Muslims persecuted in China

Public Domain

Uighur Muslims are being discriminated against in China.

A racist country, a persecuted minority and a world blind to the events at hand.

Muslims have been the center of abuse in China since 2017 and are currently being tortured for their beliefs. China has implemented detention camps that are holding over one million Uighur Muslims. In these centers, detainees are taught how to live like the average Chinese citizen in hopes to get rid of the “extremists.” They view the Uighur Muslims as possible terrorists and threats to China. 

Asiye Abdulahat, a Uighur Muslim, is a most wanted woman in China for her exposure of Chinese documents about the detention camps. Abdulahat told reporter Malcolm Brabant from PBS News in January about the treatment of Muslims in these camps. Documents showed how Uighur Muslims endured psychological torture and had to conform to the Chinese method. Their method refers to a passive way of life with no threat to the country. Chinese officials have told civilians via state-run media that the Uighurs are a massive threat and have participated in murder, poisoining, and terrorism for around three decades. The exposure and collection of the documents put her life in serious danger, but Abdulahat risked death to show everyone the terrifying punishments Muslims are receiving in China.

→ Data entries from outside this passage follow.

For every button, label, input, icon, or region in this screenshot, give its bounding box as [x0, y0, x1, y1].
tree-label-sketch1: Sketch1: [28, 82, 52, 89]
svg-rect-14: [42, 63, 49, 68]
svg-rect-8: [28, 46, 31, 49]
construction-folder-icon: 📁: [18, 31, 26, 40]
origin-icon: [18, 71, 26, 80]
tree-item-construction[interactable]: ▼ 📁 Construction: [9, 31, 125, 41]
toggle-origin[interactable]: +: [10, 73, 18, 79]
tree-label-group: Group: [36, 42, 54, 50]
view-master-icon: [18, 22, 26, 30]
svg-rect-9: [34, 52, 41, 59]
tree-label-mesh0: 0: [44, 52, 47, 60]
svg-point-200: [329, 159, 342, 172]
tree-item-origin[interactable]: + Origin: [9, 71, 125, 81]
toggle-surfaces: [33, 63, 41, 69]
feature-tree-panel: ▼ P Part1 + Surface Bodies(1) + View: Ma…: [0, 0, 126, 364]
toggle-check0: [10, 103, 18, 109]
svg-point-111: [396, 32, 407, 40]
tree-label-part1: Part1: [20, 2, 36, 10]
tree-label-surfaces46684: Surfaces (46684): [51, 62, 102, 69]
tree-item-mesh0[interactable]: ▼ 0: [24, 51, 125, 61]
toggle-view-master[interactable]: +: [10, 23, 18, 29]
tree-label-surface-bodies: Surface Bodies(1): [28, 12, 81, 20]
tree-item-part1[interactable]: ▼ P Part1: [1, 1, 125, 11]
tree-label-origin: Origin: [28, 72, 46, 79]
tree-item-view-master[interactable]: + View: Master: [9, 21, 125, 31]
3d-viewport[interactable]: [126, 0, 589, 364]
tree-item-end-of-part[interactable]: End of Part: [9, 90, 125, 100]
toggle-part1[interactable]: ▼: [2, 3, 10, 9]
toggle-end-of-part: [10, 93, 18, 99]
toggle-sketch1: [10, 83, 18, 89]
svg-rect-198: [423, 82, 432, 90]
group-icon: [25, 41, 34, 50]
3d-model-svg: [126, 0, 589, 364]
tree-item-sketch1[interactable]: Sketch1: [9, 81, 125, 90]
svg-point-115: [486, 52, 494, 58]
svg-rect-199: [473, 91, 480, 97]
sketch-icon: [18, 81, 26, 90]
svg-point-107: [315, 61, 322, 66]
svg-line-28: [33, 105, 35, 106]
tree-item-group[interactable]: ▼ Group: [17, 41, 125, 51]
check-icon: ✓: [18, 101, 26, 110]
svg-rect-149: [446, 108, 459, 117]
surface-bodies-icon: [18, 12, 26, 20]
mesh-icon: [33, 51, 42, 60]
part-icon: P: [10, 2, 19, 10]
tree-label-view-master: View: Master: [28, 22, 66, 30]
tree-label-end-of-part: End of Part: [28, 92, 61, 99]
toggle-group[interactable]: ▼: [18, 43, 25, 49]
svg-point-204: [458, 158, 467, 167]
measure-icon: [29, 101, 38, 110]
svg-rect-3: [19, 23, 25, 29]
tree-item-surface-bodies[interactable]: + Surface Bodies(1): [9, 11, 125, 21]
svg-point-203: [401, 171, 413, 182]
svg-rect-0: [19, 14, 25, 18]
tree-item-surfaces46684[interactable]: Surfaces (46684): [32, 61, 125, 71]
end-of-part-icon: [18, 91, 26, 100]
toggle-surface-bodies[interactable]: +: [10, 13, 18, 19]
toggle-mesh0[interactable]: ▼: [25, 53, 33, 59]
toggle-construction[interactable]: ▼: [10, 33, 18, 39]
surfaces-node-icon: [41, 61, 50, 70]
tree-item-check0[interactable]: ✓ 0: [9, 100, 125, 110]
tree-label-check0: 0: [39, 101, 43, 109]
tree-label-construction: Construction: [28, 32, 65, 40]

“When I decided to reveal myself, I forced myself to forget the word ‘worry,’” Abdulahat said. “And that’s because the person who sent me these documents has sacrificed his own life.”

NBC recently visited three of China’s camps, or as China calls them, “vocational education and training centers.” It is unknown whether these buildings were modified for NBC’s arrival, but reporter Keir Simmons learned that the Chinese officials would make Muslims talk in Mandarin as well as learn about the Chinese law. 

This is just one of the many troubling practices that several activists claim are happening in the camps. Omar Kanat, director of the Uighur Human Rights Project, goes so far as to  the Chinese are attempting to eradicate Uighur culture and beliefs.

“They are forcing the detainees to renounce their religion, renounce their culture, renounce their identity [and] force them to speak Mandarin,” Kanat said. He called these re-education facilities “concentration camps” because of how the Muslims are being treated.

Some refugees have also told NBC that family members of theirs have been detained in China, and that they have not seen them since they were apprehended. 

Abdulhaber Rejep, a Uighur Muslim who used to live in China, told NBC his wife never returned to him and their child after attempting to retrieve their four other children from Xinjiang and take them to Turkey. This is just one of many families who suffered loss due to the separation and discrimination happening in China. 

This situation is not well known as it has not been thoroughly covered by major news outlets online, in print, or on televised news. Without international attention, it is hard for others to intervene and help those in trouble in other countries. 

“Any type of persecution by a government against its own people should be covered in depth because pressure needs to come from other powerful countries to force the guilty government of the guilty country to stop and change their policy,” Columbia Heights High School social studies teacher Ms. Natasha Olubajo said. 

The situation is bad both in China and the reaction around the world, and with no involvement from influential countries, the problem will only get worse for the Uighur Muslims that are already forced to do the Chinese government’s bidding and those who have yet to join them.